In China, human rights activists report being attacked by some 100 thugs Sunday when they tried to visit activist Chen Guangcheng, who has been illegally confined to his house.
Beijing
Liu Li knew he might not be able to get to see the blind barefoot lawyer Chen Guangcheng on Sunday. After all, Mr. Chen, a persistent thorn in the Chinese government’s side, has been under heavily guarded house arrest for more than a year. But Mr. Liu did not expect to return on crutches from his attempted visit.
“About seven or eight men rushed up to me, kicked me to the ground, stole my cellphone, smashed my ankle and knocked me out,” Liu recalled Tuesday. “And the police did nothing when I reported what had happened.”
Liu was one of a group of around 40 activists who were attacked and beaten by more than 100 thugs on Sunday afternoon outside the village of Dongshigu in the eastern province of Shandong where Chen has been illegally locked up in his house with his family since being released from jail in September last year.
“I did not think the situation was so dark,” said Liu. “There is no law in that area.”
The violence marked the second weekend in a row that unidentified thugs have violently broken up efforts by human rights activists and ordinary citizens to visit Chen in a burgeoning campaign to win his freedom.

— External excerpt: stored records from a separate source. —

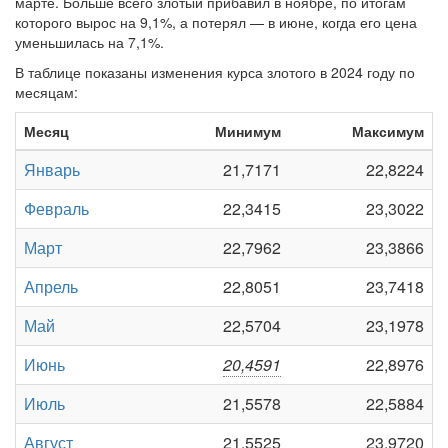
марте. Больше всего злотый прибавил в ноябре, по итогам
которого вырос на 9,1%, а потерял — в июне, когда его цена
уменьшилась на 7,1%.
В таблице показаны изменения курса злотого в 2024 году по
месяцам:
Месяц
Минимум
Максимум
Январь
21,7171
22,8224
Февраль
22,3415
23,3022
Март
22,7962
23,3866
Апрель
22,8051
23,7418
Май
22,5704
23,1978
Июнь
20,4591
22,8976
Июль
21,5578
22,5884
Август
21,5525
23,9720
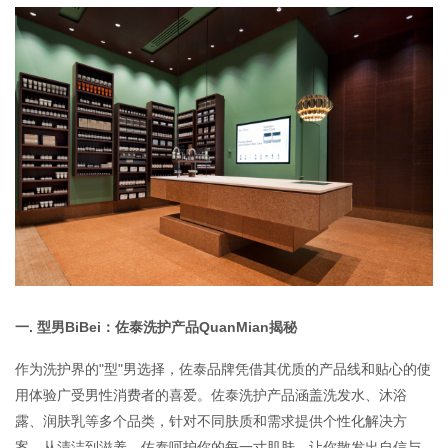
品牌加盟
联系我们
一. 型男BiBei：佐泰洗护产品QuanMian揭秘
作为洗护界的"型"男选择，佐泰品牌凭借其优质的产品线和贴心的使
用体验广受男性消费者的喜爱。佐泰洗护产品涵盖洗发水、沐浴
露、润肤乳等多个品类，针对不同肤质和需求提供个性化解决方
案。从清洁到滋养，佐泰呵护你的每一寸肌肤，让你散发出自信与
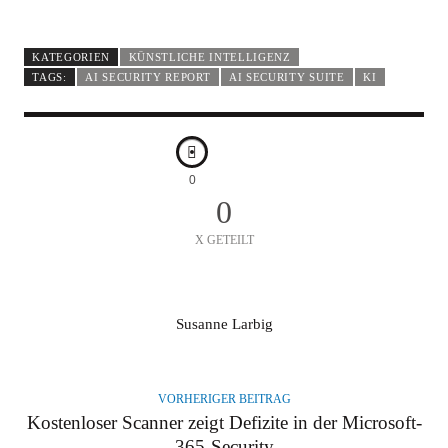
KATEGORIEN
KÜNSTLICHE INTELLIGENZ
TAGS:
AI SECURITY REPORT
AI SECURITY SUITE
KI
0
0
X GETEILT
A
Susanne Larbig
U
T
O
VORHERIGER BEITRAG
R
Kostenloser Scanner zeigt Defizite in der Microsoft-
365-Security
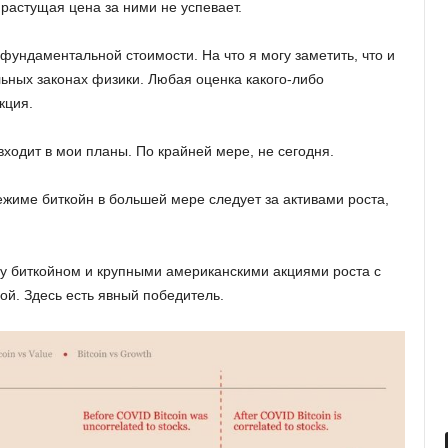
 растущая цена за ними не успевает.
 фундаментальной стоимости. На что я могу заметить, что и
льных законах физики. Любая оценка какого-либо
кция.
ходит в мои планы. По крайней мере, не сегодня.
жиме биткойн в большей мере следует за активами роста,
у биткойном и крупными американскими акциями роста с
ой. Здесь есть явный победитель.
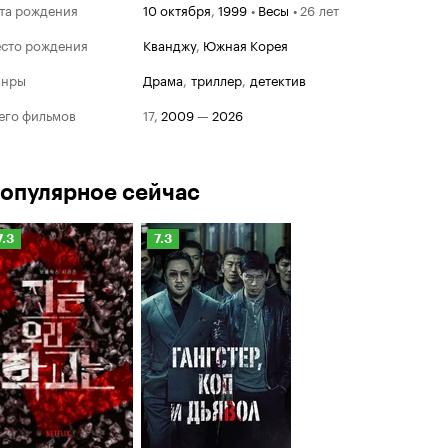
та рождения
10 октября
,
1999
•
Весы
•
26 лет
сто рождения
Кванджу
,
Южная Корея
анры
драма
,
триллер
,
детектив
его фильмов
17
,
2009
—
2026
опулярное сейчас
Рейтинг
Рейтинг
7.3
7.3
Кинопоиска
Кинопоиска
.3
7.3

“Though it is extremely costly for the activists, [the campaign] is bringing a lot of attention to Chen’s case and there are chances that it could ultimately succeed if the pressure continues,” suggests Nicolas Bequelin, a China analyst with Human Rights Watch.
Chen has been under round-the-clock guard in his home village since being released at the end of a 51-month jail sentence he had incurred on charges of disrupting traffic. Human rights activists say the real reason he was imprisoned was his vigorous defense of women who had been forcibly sterilized in abuses of China’s one child policy.
Instead of being freed, Chen was put under house arrest with his wife and daughter, and forbidden to contact the outside world. Local and foreign activists doing their best to monitor his situation say they fear he has been regularly beaten.
Foreign journalists and European diplomats are among those who have been violently turned back when they have tried to visit Chen, and in recent weeks a growing number of courageous Chinese activists have risked being beaten up or detained trying to reach his house.